Oratória na Era Digital – A PELE NEGRA NA IDENTIFICAÇÃO FACIAL

Fermino Neto

 

Um sistema de reconhecimento facial é uma técnica cuja base vem de que cada pessoa tem um padrão característico em que, usando algum sistema de análise profunda de imagem, se pode identificar tal indivíduo. Em tese, o uso da ferramenta parece bom, mas temos algo a pensar em favor do aperfeiçoamento ético de seu uso.

Pessoas de pele negra não encontram vida fácil no sistema, seja para serem identificadas entre 8 bilhões de seres ou para se comunicarem na internet. Desde os tempos mais antigos, o progresso tecnológico costuma ser perverso com o negro.

Relaciona-se ao sistema o retrato falado. Dado uma gama de características, era desenhado o rosto do suposto criminoso. Da mesma forma, surgem sistemas que identificam esses padrões tendo usabilidade em vários fatores, como para celular, que desbloqueia a tela com um rosto específico ou até mesmo, como no exemplo citado, para identificar possíveis crimes.

Apesar dos benefícios, esse tipo de tecnologia traz a discussão sobre a exatidão dessa analise de imagem e a  privacidade, levantando debates sobre controle social, quebra de liberdade individual e se vale realmente a pena toda essa vigilância em prol da segurança desse tipo de sistema.

Vamos ater somente à segurança, ficando para depois pensarmos nos prejuízos sócio econômicos da desigualdade de condições de popularidade e de vendas de produtos e serviços no próspero mercado digital.

Em 2023, Daron Acemoglu e Simon Johnson, no livro “Poder e Progresso” apontaram um conjunto de casos em que a tecnologia jogou pesado contra os afrodescentes.

Entre os séculos XVI e XVII, um novo design para as embarcações fez crescer o transporte pelos oceanos. Ficou maior a produtividade dos novos navios. Mas esses mesmos navios viajavam carregados com milhões de escravos. A tecnologia abriu caminho para um arranjo de trabalhos forçados e humilhação por mais de 300 anos.
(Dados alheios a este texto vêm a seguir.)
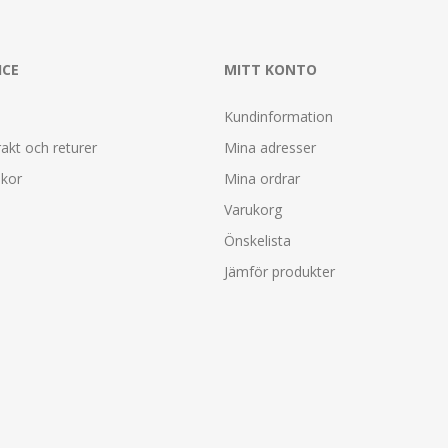
ICE
MITT KONTO
Kundinformation
rakt och returer
Mina adresser
lkor
Mina ordrar
Varukorg
Önskelista
Jämför produkter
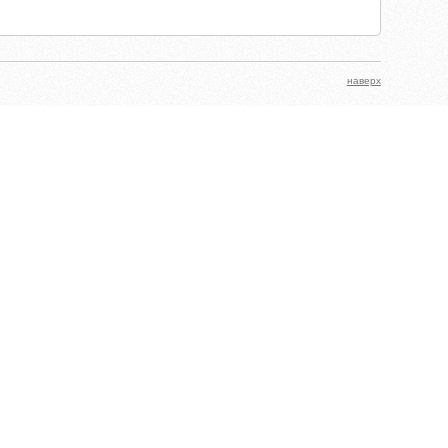
наверх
No século XVIII, Eli Whitney criou a descaroçadora de algodão. Com ela  cresceu a produtividade das plantações, que transformou os Estados Unidos no maior exportador de algodão. Porém a maior extensão de áreas plantadas aumentou a brutalidade contra os escravos, que deveriam trabalhar muito mais. Jamais os negros sofreram tanto.

Em comum entre o novo design dos barcos e a descaroçadora estavam a produtividade e o sofrimento do negro, dado o sistema de opressão que proporcionou a acumulação de fortunas.

O progresso tecnológico volta a oprimir o negro. Numa simples postagem de rede social, a Inteligência Artificial (IA) escolhe quem deve aparecer e quem deve ser escondido, como se fosse nos velhos tempos em que a cor da pele decidia quem devia apanhar e quem podia bater. Essa tecnologia também não é neutra. Está longe de ser um match matemático perfeito. É o racismo mesmo estrutural em sua pior versão.

O portal G1, no dia 1 de setembro do ano passado, alertara sobre o potencial de erros da identificação facial, que usa a IA.

O chicote tecnológico é cruel, exclui, segrega, machuca e marca por dentro, ferimento indelével, pois o reconhecimento facial ou biométrico leva em conta um banco de dados com perfis de pessoas na maioria negras, mesmo que a maior parte seja inocente. A Inteligência Artificial  escolhe quem deve apanhar.

O algoritimo é treinado para errar contra o negro. Até o erro é enviesado. Pode passar de 50% para os homens, de 40% para as mulheres negras e pessoas trans, mas é de apenas 0,3% para os brancos. Essa é uma das razões de, no mundo negro, compararmos a ferramenta ao racismo algorítmico, quando a IA é aplicada para discriminação nas redes sociais.

E é terrível a justificativa policial: “perda mensal aceitável”, como na fala da PM do Rio de Janeiro no Fantástico de 21 de abril de 2024. Em síntese, por este ângulo, é produtiva a abordagem decorrente da IA, como eram os navios carregados de escravos e a descaroçadora de algodão, independente do sofrimento e da tortura psicológica para a pessoa negra. É muita crueldade. É um discurso racista.